Revision as of 16:31, 8 February 2017

Problem

For certain real numbers $a$, $b$, and $c$, the polynomial \[g(x) = x^3 + ax^2 + x + 10\]has three distinct roots, and each root of $g(x)$ is also a root of the polynomial \[f(x) = x^4 + x^3 + bx^2 + 100x + c.\]What is $f(1)$?

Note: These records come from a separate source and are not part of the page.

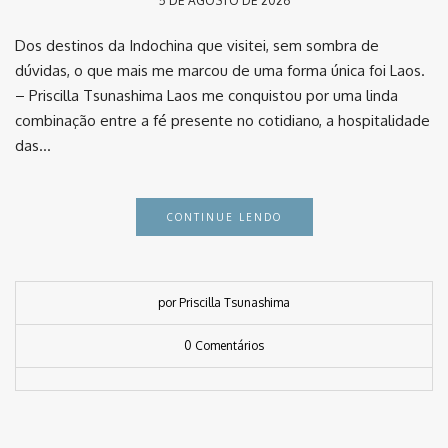
5 DE AGOSTO DE 2026
Dos destinos da Indochina que visitei, sem sombra de
dúvidas, o que mais me marcou de uma forma única foi Laos.
– Priscilla Tsunashima Laos me conquistou por uma linda
combinação entre a fé presente no cotidiano, a hospitalidade
das…
CONTINUE LENDO
por Priscilla Tsunashima
0 Comentários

$\textbf{(A)}\ -9009 \qquad\textbf{(B)}\ -8008 \qquad\textbf{(C)}\ -7007 \qquad\textbf{(D)}\ -6006 \qquad\textbf{(E)}\ -5005$

Solution

$f(x)$ must have four roots, three of which are roots of $g(x)$. Using the fact that every polynomial has a unique factorization into its roots, and since the leading coefficient of $f(x)$ and $g(x)$ are the same, we know that

\[f(x)=g(x)(x-r)\]

where $r\in\mathbb{C}$ is the fourth root of $f(x)$. Substituting $g(x)$ and expanding, we find that

\[f(x)=(x^3+ax^2+x+10)(x-r)=x^4+(a-r)x^3+(1-ar)x^2+(10-r)x-10r.\]

Comparing coefficients with $f(x)$, we see that

\begin{align*} a-r&=1\\ 1-ar&=b\\ 10-r&=100\\ -10r&=c\\ \end{align*}